View all Ask a Priest |
“Ask a Priest: What If My Parents and I Argue Over Politics?”
Q: I am very distressed about my relationship with my parents. I love them, but I have trouble respecting them. This is obvious when we argue about politics. We agree on most things, being conservative in nature, but I match my conservative ideas to those of the Church and they attach theirs to politics. This leads them to say horrible things about migrants or other “races” and their role in our elections. I always try to get them to understand the humanitarian side of issues such as immigration and the refugee crisis, but we always end up in a heated argument. My dad in particular says some of the most awful things about other human beings, but I know that by reacting angrily I’m just making him more and more stubbornly entrenched. If I can’t try to reason him out of his anger, what am I to do? I don’t want to damage my relationship with my dad anymore. But I want to be a proponent for the Church’s ideas of acceptance and helping our fellow man. Please help guide me through this. -J.
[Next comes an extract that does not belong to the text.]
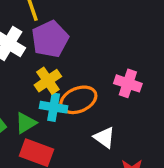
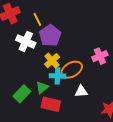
pink cross: (128, 83) -> (100, 56), turned -35
white triangle: (104, 137) -> (81, 91), moved, turned -32

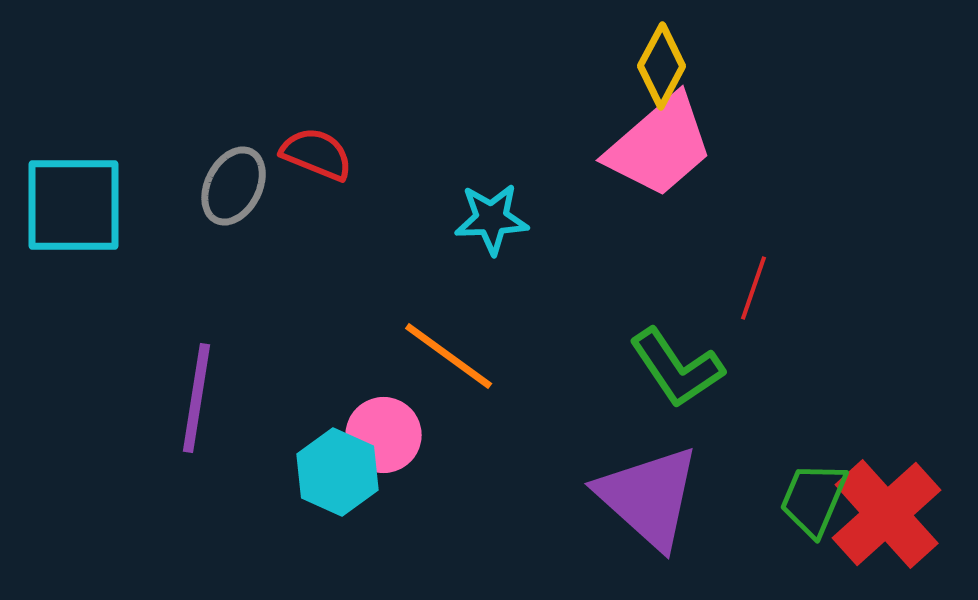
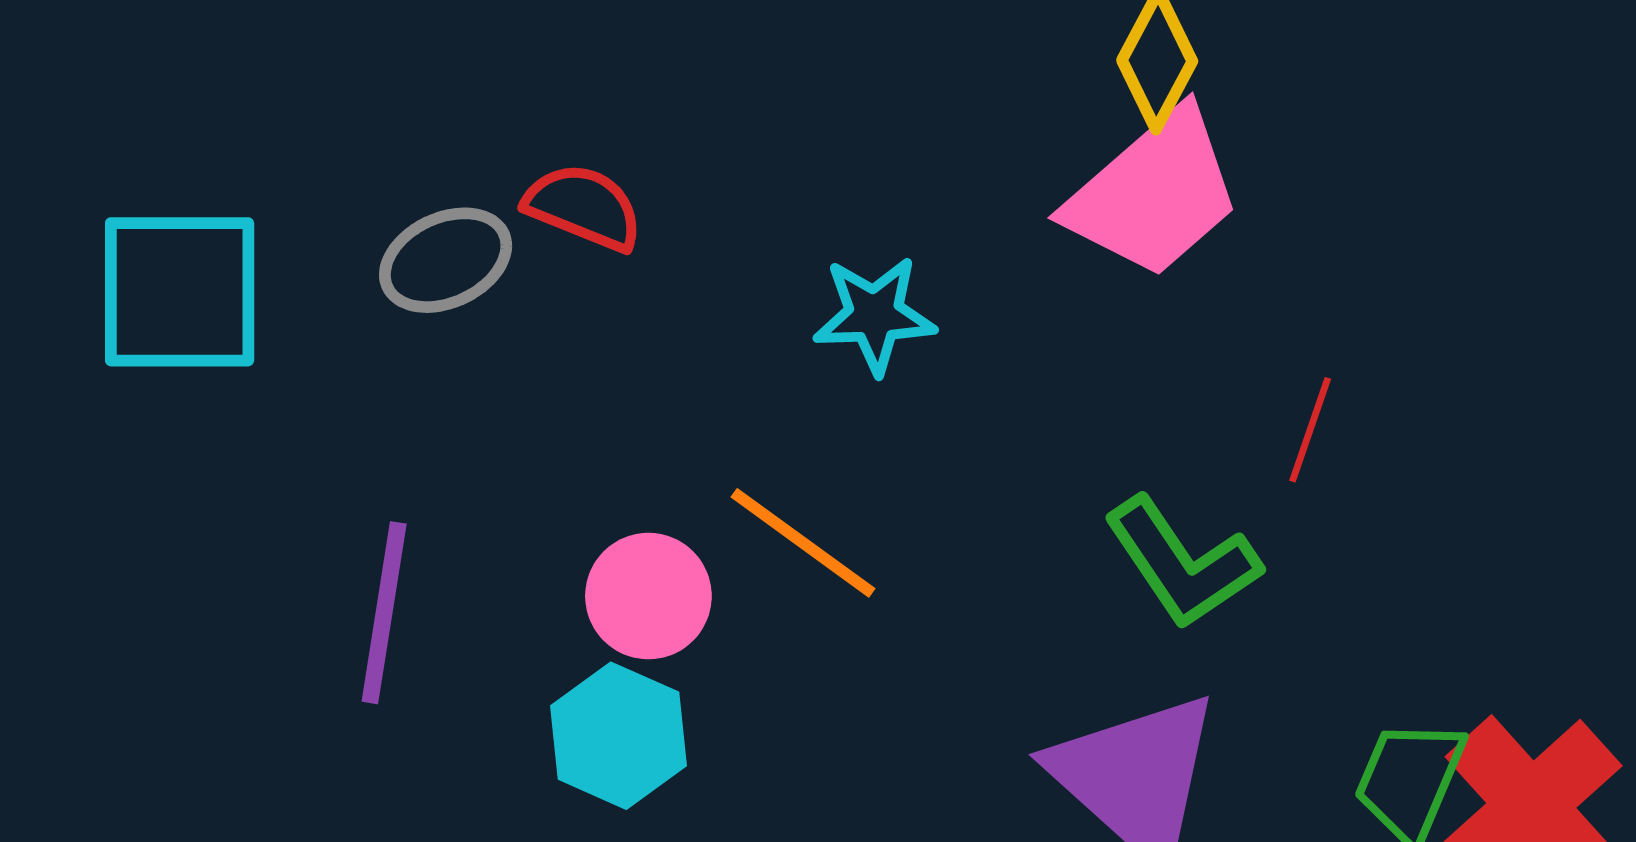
gray ellipse: (234, 186) -> (446, 260), turned 38
pink circle: (384, 435) -> (648, 596), moved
Answered by Fr. Edward McIlmail, LC
A: It is admirable that you want to defend and extol the Church’s stance on various issues, such as immigration. The trick, though, is to do it prudently and charitably.
Sorry to say, but we almost never convince someone of our point of view if we get in an argument with them. People tend to dig in their heels; moreover, the relationship itself suffers, and people end up alienated from one another.
It might be better to leave aside certain issues for the sake of domestic peace. This isn’t to say you drop the issues altogether. Rather, the better alternative might be to look for positive ways to live what you believe.
If you really care about immigrants, etc., then look for ways to donate your time and/or money to helping those folks. Use your energy in that way, and you will probably make more of an impact on your dad. He will see your dedication and concern for immigrants, and that might prompt him to rethink his own ideas. (For related reading, see the U.S. bishops’ conference statements on immigration.)
All this would take time, and there is no guarantee he will change his opinion. But you aren’t called to change his opinion. You are called to show him love and respect, and then to help others in the world as best you can.
Perhaps you should contact your parish to see what can be done. Perhaps there are immigrant families in your own neighborhood who need help. So look to help them, and keep praying for your dad. That way, you use your energy wisely.